◆ **TASK STATEMENT**:
Select from the data all lines with the word "sales".

○ ○ ○ ○ ○

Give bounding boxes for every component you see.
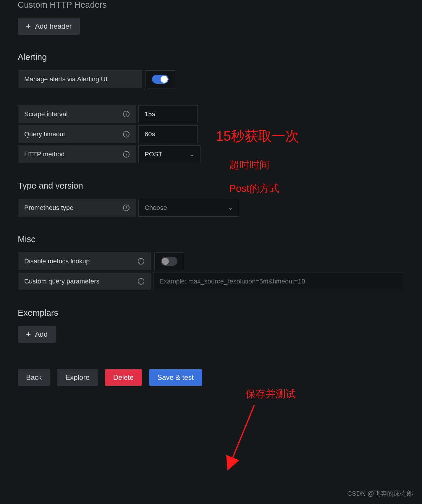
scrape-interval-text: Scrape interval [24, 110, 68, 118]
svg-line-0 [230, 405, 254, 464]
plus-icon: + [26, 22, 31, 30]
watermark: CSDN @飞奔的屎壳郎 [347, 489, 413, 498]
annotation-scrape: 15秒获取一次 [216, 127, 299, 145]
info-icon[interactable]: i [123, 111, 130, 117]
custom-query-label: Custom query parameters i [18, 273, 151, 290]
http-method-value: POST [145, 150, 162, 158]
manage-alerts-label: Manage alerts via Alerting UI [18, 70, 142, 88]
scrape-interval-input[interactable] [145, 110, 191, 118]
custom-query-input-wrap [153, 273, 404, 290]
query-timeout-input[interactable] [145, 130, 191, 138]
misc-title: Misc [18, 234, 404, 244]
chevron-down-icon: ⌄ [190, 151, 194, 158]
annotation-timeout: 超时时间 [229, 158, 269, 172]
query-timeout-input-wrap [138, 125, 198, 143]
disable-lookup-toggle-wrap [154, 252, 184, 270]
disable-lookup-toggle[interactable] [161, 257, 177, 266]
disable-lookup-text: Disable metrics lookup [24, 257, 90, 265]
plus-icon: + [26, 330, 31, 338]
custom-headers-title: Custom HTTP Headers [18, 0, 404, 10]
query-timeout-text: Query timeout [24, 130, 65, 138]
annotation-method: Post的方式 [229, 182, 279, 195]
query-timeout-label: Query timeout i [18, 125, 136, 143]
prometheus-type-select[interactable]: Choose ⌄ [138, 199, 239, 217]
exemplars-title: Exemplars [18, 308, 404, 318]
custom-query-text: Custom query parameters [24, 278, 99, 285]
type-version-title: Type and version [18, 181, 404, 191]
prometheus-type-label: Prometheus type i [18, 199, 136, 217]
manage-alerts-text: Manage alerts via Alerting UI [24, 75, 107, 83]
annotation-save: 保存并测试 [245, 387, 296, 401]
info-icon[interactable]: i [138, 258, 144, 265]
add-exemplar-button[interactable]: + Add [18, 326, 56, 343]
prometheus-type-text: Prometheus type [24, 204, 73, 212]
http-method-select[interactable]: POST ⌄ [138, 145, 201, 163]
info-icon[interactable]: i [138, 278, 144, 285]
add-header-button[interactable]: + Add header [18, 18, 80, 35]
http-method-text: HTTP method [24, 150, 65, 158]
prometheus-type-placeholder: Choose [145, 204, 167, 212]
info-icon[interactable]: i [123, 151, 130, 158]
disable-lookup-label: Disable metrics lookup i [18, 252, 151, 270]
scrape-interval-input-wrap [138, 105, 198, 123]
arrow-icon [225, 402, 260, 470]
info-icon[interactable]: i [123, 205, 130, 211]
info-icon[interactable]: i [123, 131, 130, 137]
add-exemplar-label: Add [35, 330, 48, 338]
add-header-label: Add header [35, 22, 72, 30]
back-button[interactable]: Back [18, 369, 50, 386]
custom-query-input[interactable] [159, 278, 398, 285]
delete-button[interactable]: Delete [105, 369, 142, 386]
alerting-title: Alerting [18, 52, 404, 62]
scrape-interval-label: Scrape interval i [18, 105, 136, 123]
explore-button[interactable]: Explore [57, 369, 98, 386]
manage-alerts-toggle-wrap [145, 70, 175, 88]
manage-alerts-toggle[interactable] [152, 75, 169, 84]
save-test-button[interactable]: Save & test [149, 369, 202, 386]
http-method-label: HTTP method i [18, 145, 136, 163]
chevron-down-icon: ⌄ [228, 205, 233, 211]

○ ○ ○ ○ ○

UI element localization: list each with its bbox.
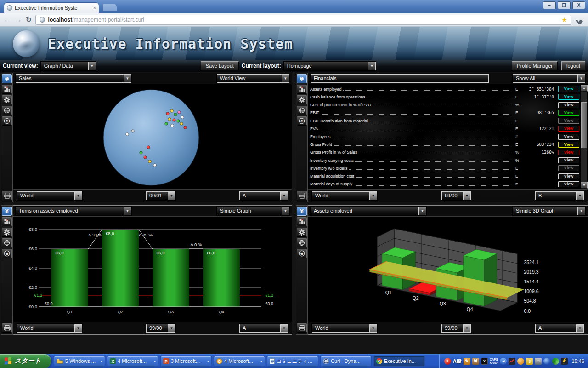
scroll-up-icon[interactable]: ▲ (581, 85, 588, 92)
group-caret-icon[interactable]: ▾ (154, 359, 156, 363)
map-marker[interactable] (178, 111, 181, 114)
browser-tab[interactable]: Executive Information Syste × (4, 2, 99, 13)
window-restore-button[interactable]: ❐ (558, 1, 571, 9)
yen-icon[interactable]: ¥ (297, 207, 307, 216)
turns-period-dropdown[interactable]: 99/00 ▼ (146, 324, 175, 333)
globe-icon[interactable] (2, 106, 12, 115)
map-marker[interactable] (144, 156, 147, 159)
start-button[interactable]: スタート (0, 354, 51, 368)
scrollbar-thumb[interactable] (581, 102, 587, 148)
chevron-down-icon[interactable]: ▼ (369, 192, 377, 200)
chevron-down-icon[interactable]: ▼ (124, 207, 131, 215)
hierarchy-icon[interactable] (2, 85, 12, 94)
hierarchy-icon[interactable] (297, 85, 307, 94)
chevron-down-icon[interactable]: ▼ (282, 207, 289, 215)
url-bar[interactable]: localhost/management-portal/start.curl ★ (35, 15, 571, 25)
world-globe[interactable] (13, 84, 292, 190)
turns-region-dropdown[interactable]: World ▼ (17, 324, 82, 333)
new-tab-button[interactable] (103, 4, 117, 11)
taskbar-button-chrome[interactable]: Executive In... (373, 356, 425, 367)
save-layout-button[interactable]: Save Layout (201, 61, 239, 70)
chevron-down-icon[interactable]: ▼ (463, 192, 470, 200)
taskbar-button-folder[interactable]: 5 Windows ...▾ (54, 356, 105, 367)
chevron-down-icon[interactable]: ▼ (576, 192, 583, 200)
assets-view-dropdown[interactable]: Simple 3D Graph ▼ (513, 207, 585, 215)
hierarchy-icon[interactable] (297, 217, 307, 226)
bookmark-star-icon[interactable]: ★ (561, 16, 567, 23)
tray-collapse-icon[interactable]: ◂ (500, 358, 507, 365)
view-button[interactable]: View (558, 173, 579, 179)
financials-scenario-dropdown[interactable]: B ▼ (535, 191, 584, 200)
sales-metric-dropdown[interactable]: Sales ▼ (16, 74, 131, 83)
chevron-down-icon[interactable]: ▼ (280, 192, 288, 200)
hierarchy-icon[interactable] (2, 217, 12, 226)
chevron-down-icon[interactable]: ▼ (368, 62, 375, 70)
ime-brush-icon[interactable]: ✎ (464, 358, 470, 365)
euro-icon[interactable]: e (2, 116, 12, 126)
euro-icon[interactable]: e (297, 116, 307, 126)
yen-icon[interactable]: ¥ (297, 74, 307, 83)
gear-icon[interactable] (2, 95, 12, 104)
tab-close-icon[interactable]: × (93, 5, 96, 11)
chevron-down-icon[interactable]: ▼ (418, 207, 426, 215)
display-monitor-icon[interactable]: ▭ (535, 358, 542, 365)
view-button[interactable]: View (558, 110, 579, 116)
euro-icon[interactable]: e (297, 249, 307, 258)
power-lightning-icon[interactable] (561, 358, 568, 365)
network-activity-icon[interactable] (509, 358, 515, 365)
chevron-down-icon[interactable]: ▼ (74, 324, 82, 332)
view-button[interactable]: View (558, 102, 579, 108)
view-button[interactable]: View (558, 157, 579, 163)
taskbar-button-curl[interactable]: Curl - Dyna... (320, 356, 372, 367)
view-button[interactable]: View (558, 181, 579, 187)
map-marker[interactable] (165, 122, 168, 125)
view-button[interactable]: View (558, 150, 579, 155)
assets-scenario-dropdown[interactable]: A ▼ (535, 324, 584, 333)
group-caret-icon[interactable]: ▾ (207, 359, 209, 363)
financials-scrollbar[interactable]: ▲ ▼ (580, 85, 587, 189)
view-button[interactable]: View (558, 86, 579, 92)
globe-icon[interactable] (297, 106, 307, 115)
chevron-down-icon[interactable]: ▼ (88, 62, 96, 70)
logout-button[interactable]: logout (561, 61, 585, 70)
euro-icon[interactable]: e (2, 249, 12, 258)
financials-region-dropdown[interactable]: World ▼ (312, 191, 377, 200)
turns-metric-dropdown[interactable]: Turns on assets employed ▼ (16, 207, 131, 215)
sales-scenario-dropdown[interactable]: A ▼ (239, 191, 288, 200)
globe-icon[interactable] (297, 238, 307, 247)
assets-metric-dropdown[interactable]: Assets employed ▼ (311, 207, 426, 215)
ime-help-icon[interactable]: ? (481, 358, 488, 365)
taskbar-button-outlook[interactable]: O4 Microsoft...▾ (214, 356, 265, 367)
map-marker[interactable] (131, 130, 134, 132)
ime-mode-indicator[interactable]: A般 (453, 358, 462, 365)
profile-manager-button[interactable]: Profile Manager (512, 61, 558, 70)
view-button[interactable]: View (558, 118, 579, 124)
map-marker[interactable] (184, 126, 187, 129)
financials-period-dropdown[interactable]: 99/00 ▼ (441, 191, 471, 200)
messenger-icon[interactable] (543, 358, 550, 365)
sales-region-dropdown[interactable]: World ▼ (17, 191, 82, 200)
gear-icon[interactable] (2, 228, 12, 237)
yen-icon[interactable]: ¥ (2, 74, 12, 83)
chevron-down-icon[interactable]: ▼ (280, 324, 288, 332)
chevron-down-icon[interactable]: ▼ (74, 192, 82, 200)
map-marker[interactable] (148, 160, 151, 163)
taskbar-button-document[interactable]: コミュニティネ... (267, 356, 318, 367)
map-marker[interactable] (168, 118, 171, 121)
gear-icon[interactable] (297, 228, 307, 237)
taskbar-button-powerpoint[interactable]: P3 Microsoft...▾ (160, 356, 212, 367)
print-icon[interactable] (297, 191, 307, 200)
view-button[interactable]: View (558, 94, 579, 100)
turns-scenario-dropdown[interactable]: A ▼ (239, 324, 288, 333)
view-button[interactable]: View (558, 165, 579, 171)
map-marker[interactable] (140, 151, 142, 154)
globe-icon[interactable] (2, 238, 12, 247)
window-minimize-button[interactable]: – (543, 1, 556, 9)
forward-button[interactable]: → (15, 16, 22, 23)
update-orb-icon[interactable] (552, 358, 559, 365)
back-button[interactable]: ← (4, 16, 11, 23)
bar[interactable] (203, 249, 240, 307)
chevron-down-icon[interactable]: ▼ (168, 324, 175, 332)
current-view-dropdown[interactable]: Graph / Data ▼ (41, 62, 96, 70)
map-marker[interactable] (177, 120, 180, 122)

○ ○ ○ ○ ○

◆ **EXERCISE SOLUTION**:
sales-metric-dropdown[interactable]: Sales ▼ (16, 74, 131, 83)
sales-scenario-dropdown[interactable]: A ▼ (239, 191, 288, 200)
sales-region-dropdown[interactable]: World ▼ (17, 191, 82, 200)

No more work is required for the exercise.